Uncertainty is everywhere – from weather and metrological factors, sanctions and geopolitical aspects, to the threats that exist to crews when ashore. Having and maintaining strong Maritime Domain Awareness (MDA) will help you to understand where the areas of high risk are. Having a clear understanding of the threats, existing and potential, in your operating areas can help you to not only plan appropriately and effectively, but also help you to better educate your crews in the risks not only at sea but also ashore.

That said, despite the very real threats in certain areas, we don’t want to be paralysed by fear; that’s not good for global maritime trade, but particularly bad for the seafarers we rely upon to keep the lights on and the world fed. With proper education, good awareness and simple, but effective, risk mitigation, we can continue to trade effectively and safely across the vast majority of the globe.

How can shipping make life easier for CSOs?

Firstly, by recognising the vital role that they play and by arming them with the tools they need to do the job. Security is a job in which we shouldn’t be cutting corners – it’s far too important and the consequences of doing it badly are serious. CSO’s need to be resourced adequately, either with people or money to apply the proper amount of effort to do the job properly. If they need professional support, especially in complex and dangerous regions, then owners should ensure that they have the funds to access such help.

Secondly, through education and training. Enhancing the Maritime Domain Awareness (MDA) of CSOs and enhancing education on risks and how to mitigate them is the key to safe operation of their vessels. The sharing of good practice and exchange of information, ideas and views between themselves and other CSOs, as made available through the CSO Alliance is also a way that life can be made easier for these hard working individuals. In certain maritime communities, CSOs meet regularly to do just this, but where that is not physically possible, then doing it virtually is the way to go. Doing this activity online also provides a searchable record that can be tapped into.

What’s the best piece of advice you could give a CSO?

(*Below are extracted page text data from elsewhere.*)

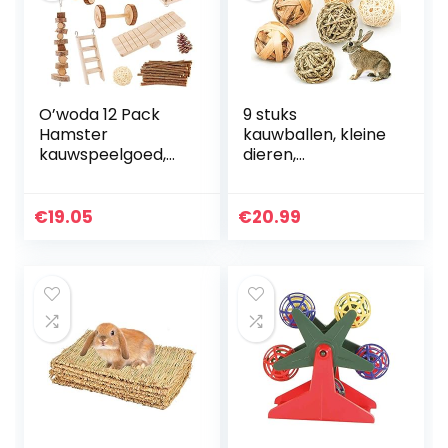
O’woda 12 Pack
9 stuks
Hamster
kauwballen, kleine
kauwspeelgoed,
dieren,
Zacht natuurlijk
kauwspeelgoed,
hout kleine huisdier
grasspeelgoed
speelspeelgoed
voor konijnen,
€
19.05
€
20.99
Set, Swing wip
cavia’s, chinchilla’s,
halters…
hazen, natuurlijke…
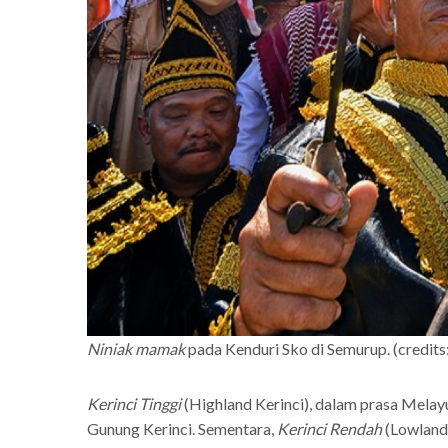
Niniak mamak
pada Kenduri Sko di Semurup. (credits
Kerinci Tinggi
(Highland Kerinci), dalam prasa Melayu
Gunung Kerinci. Sementara,
Kerinci Rendah
(Lowland 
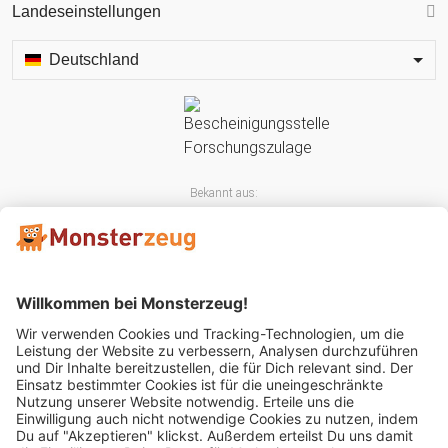
Landeseinstellungen
Deutschland
Bekannt aus:
Mitglied im:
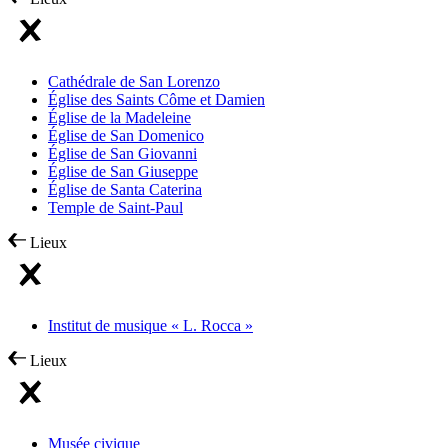
Cathédrale de San Lorenzo
Église des Saints Côme et Damien
Église de la Madeleine
Église de San Domenico
Église de San Giovanni
Église de San Giuseppe
Église de Santa Caterina
Temple de Saint-Paul
Lieux
Institut de musique « L. Rocca »
Lieux
Musée civique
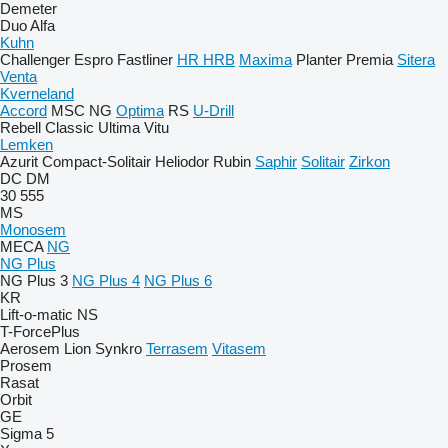
Demeter
Duo Alfa
Kuhn
Challenger
Espro
Fastliner
HR
HRB
Maxima
Planter
Premia
Sitera
Venta
Kverneland
Accord
MSC
NG
Optima
RS
U-Drill
Rebell Classic
Ultima
Vitu
Lemken
Azurit
Compact-Solitair
Heliodor
Rubin
Saphir
Solitair
Zirkon
DC
DM
30
555
MS
Monosem
MECA
NG
NG Plus
NG Plus 3
NG Plus 4
NG Plus 6
KR
Lift-o-matic
NS
T-ForcePlus
Aerosem
Lion
Synkro
Terrasem
Vitasem
Prosem
Rasat
Orbit
GE
Sigma 5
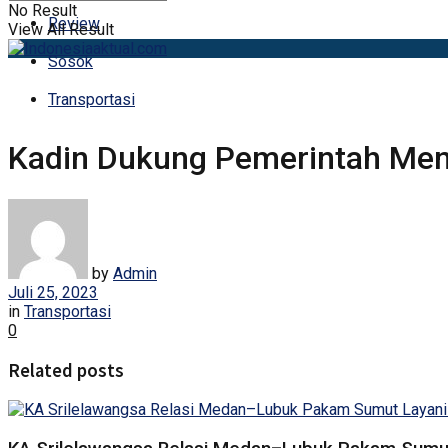
No Result
Review
View All Result
Sosok
Transportasi
Kadin Dukung Pemerintah Menc
by
Admin
Juli 25, 2023
in
Transportasi
0
Related posts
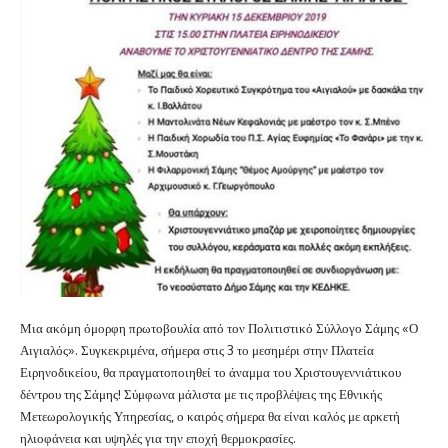
Μια ακόμη όμορφη πρωτοβουλία από τον Πολιτιστικό Σύλλογο Σάμης «Ο
Αιγιαλός». Συγκεκριμένα, σήμερα στις 3 το μεσημέρι στην Πλατεία
Ειρηνοδικείου, θα πραγματοποιηθεί το άναμμα του Χριστουγεννιάτικου
δέντρου της Σάμης! Σύμφωνα μάλιστα με τις προβλέψεις της Εθνικής
Μετεωρολογικής Υπηρεσίας, ο καιρός σήμερα θα είναι καλός με αρκετή
ηλιοφάνεια και υψηλές για την εποχή θερμοκρασίες.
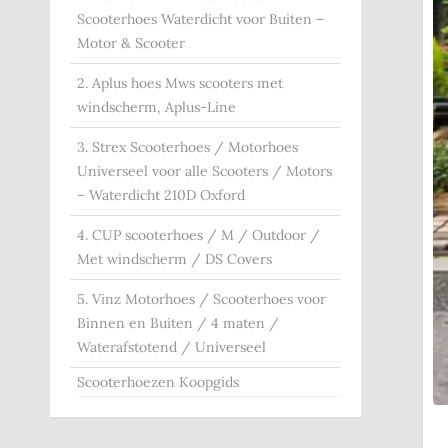
Scooterhoes Waterdicht voor Buiten –
Motor & Scooter
2. Aplus hoes Mws scooters met
windscherm, Aplus-Line
3. Strex Scooterhoes / Motorhoes
Universeel voor alle Scooters / Motors
– Waterdicht 210D Oxford
4. CUP scooterhoes / M / Outdoor /
Met windscherm / DS Covers
5. Vinz Motorhoes / Scooterhoes voor
Binnen en Buiten / 4 maten /
Waterafstotend / Universeel
Scooterhoezen Koopgids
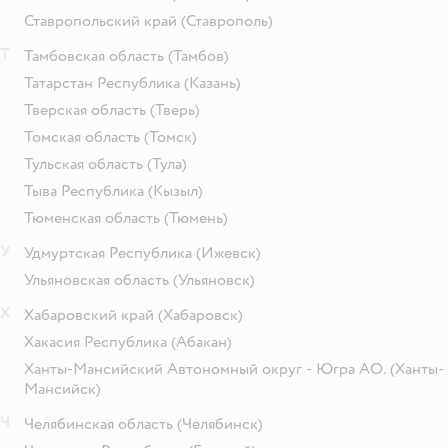
Ставропольский край
(Ставрополь)
Т
Тамбовская область
(Тамбов)
Татарстан Республика
(Казань)
Тверская область
(Тверь)
Томская область
(Томск)
Тульская область
(Тула)
Тыва Республика
(Кызыл)
Тюменская область
(Тюмень)
У
Удмуртская Республика
(Ижевск)
Ульяновская область
(Ульяновск)
Х
Хабаровский край
(Хабаровск)
Хакасия Республика
(Абакан)
Ханты-Мансийский Автономный округ - Югра АО.
(Ханты-
Мансийск)
Ч
Челябинская область
(Челябинск)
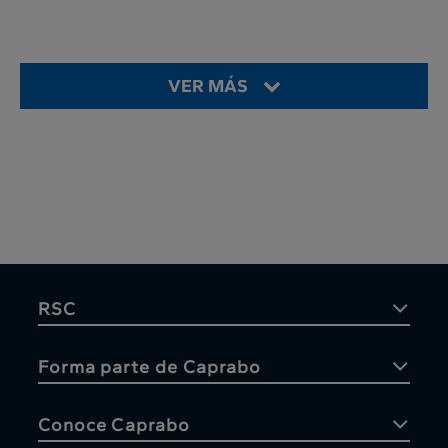
VER MÁS
RSC
Forma parte de Caprabo
Conoce Caprabo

If transiting an area of potential high risk then a proper comprehensive risk assessment is essential to understanding any events that might affect shipping, be that security or safety. Only by fully understanding the actual possibility of potential threats to occur, can owners, charterers and ship managers take the decisions on what is the most cost effective measure to mitigate this risk. A CSO carries a huge responsibility and they owe it to the seafarers they support to do the job well.

But if I could only give them one piece of advice to CSOs, it would be to do their homework on who they take advice from. Watch out for vested interests and beware of those whose business relies upon the continued presence of danger – they might not be the most objective of analysts, especially if the danger they speak is mitigated by the provision of their services. There are plenty of good, professional suppliers out there, so do your homework and find out who you can rely on to meet your needs. It’s far too important a job to take a chance on.